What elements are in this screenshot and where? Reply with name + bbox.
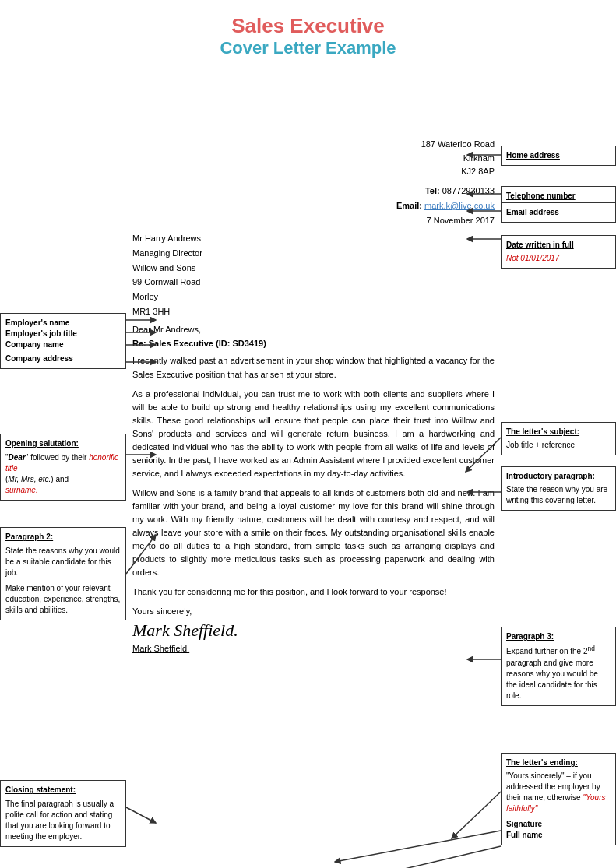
date-written-box: Date written in full Not 01/01/2017 — [501, 235, 616, 269]
company-name-label: Company name — [5, 339, 121, 350]
svg-line-15 — [335, 831, 501, 862]
letter-closing: Yours sincerely, — [132, 606, 495, 616]
letter-para3: Willow and Sons is a family brand that a… — [132, 487, 495, 579]
letter-salutation: Dear Mr Andrews, — [132, 325, 495, 334]
company-address-label: Company address — [5, 353, 121, 364]
letter-body: I recently walked past an advertisement … — [132, 354, 495, 599]
introductory-box: Introductory paragraph: State the reason… — [501, 466, 616, 511]
svg-line-13 — [126, 807, 156, 823]
letters-subject-box: The letter's subject: Job title + refere… — [501, 422, 616, 455]
home-address-box: Home address — [501, 146, 616, 166]
closing-statement-box: Closing statement: The final paragraph i… — [0, 780, 126, 847]
letter-recipient: Mr Harry Andrews Managing Director Willo… — [132, 231, 495, 318]
letter-signature: Mark Sheffield. — [132, 620, 495, 641]
page-title: Sales Executive Cover Letter Example — [0, 0, 616, 68]
letter-contact: Tel: 08772930133 Email: mark.k@live.co.u… — [132, 184, 495, 213]
title-line2: Cover Letter Example — [0, 38, 616, 58]
letter-date: 7 November 2017 — [132, 216, 495, 225]
paragraph3-box: Paragraph 3: Expand further on the 2nd p… — [501, 627, 616, 705]
opening-salutation-box: Opening salutation: "Dear" followed by t… — [0, 434, 126, 501]
employer-job-title-label: Employer's job title — [5, 329, 121, 339]
paragraph2-box: Paragraph 2: State the reasons why you w… — [0, 527, 126, 620]
employer-name-label: Employer's name — [5, 318, 121, 329]
employer-info-box: Employer's name Employer's job title Com… — [0, 313, 126, 369]
email-box: Email address — [501, 202, 616, 223]
letter-para1: I recently walked past an advertisement … — [132, 354, 495, 381]
letter-para2: As a professional individual, you can tr… — [132, 388, 495, 480]
svg-line-16 — [335, 846, 501, 868]
email-link[interactable]: mark.k@live.co.uk — [424, 201, 495, 210]
svg-line-14 — [452, 792, 501, 838]
letters-ending-box: The letter's ending: "Yours sincerely" –… — [501, 753, 616, 845]
title-line1: Sales Executive — [0, 14, 616, 38]
letter-home-address: 187 Waterloo Road Kirkham KJ2 8AP — [132, 138, 495, 179]
letter-subject: Re: Sales Executive (ID: SD3419) — [132, 339, 495, 348]
letter-fullname: Mark Sheffield. — [132, 644, 495, 653]
letter-para4: Thank you for considering me for this po… — [132, 585, 495, 599]
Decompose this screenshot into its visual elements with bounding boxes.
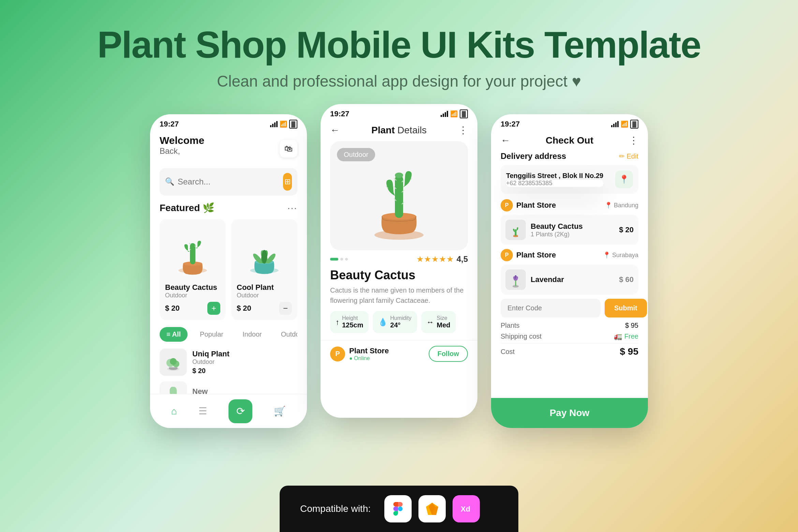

──────────

The problem: Among the lines of the material, find those that hold the word "Company" and copy them.

Answer for this exercise:
company-name-label: Company name — [5, 339, 121, 350]
company-address-label: Company address — [5, 353, 121, 364]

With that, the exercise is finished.